ABOUT THIS TASK =>
When a line in the entries below contains the word "target", copy that line.

AVAILABLE RECORDS =>

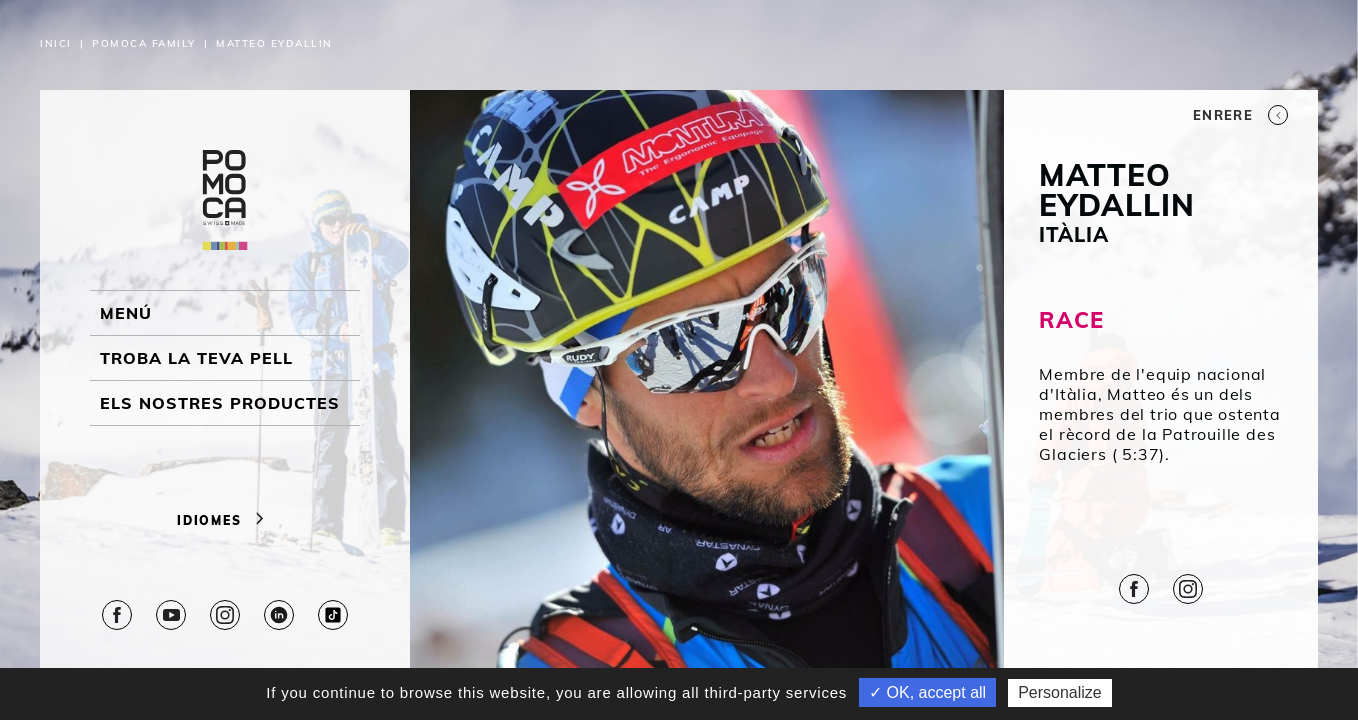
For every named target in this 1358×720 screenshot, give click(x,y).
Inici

* * *

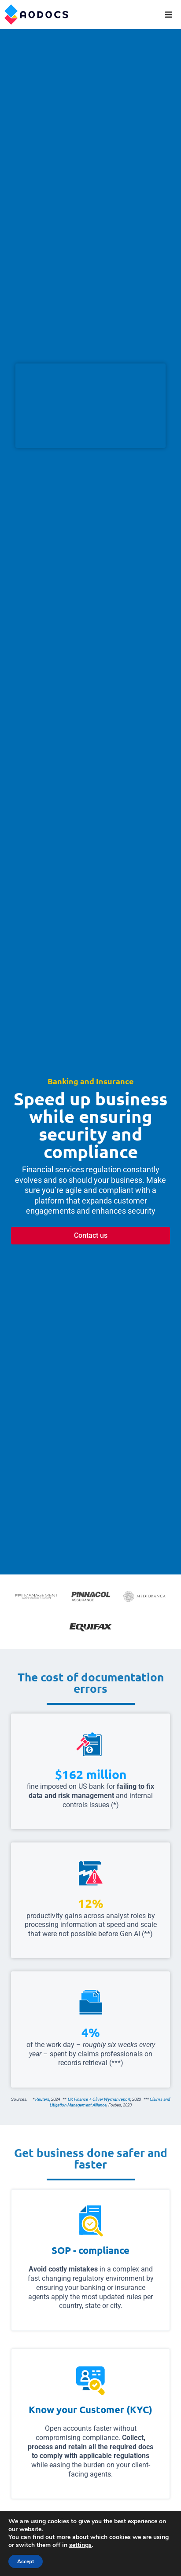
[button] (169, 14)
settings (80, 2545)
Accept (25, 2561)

...

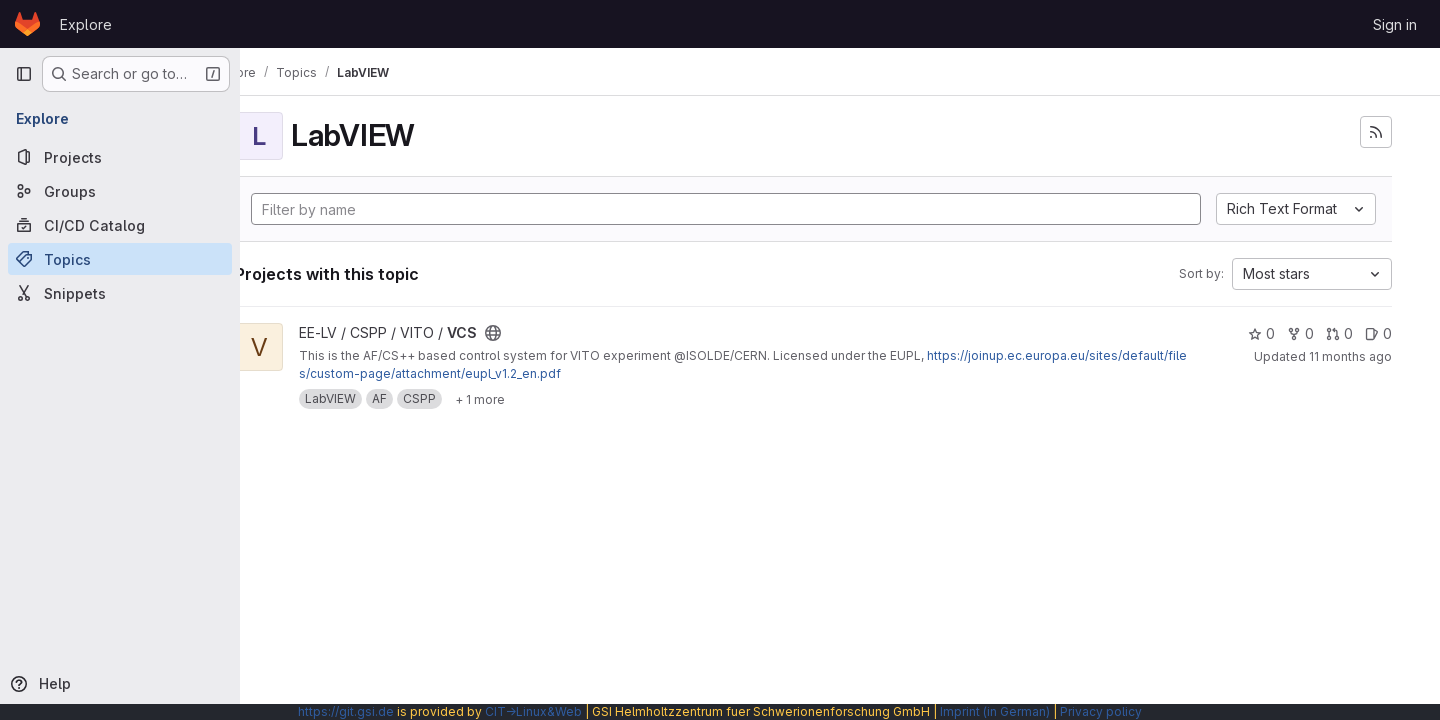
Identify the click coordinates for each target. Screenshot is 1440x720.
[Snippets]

WRITTEN RESPONSE =>
For every named target in this 1358×720 screenshot, give click(x,y).
Identify the click coordinates for each target. Screenshot is 1440x720.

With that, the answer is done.